» **WHAT YOU SHOULD DO**: Using the line that contains "Lotika Singha" as the first line and the last line of the data as the final one, give every line in that range again exactly.

» **SUPPLIED MATERIAL**:
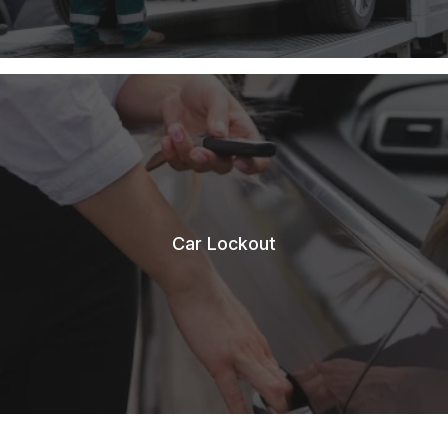
Car Lockout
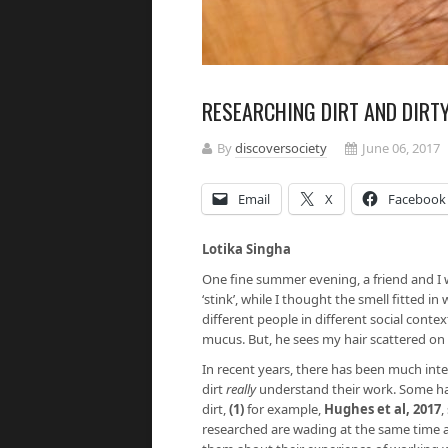
RESEARCHING DIRT AND DIRT
By
discoversociety
June 06, 2017
Email
X
Facebook
Lotika Singha
One fine summer evening, a friend and I w
‘stink’, while I thought the smell fitted i
different people in different social contex
mucus. But, he sees my hair scattered on t
In recent years, there has been much int
dirt
really
understand their work. Some ha
dirt,
(1)
for example,
Hughes et al, 2017
,
researched are wading at the same time as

» **PROBLEM SOLUTION**:
Lotika Singha
One fine summer evening, a friend and I w
‘stink’, while I thought the smell fitted i
different people in different social contex
mucus. But, he sees my hair scattered on t
In recent years, there has been much int
dirt
really
understand their work. Some ha
dirt,
(1)
for example,
Hughes et al, 2017
,
researched are wading at the same time as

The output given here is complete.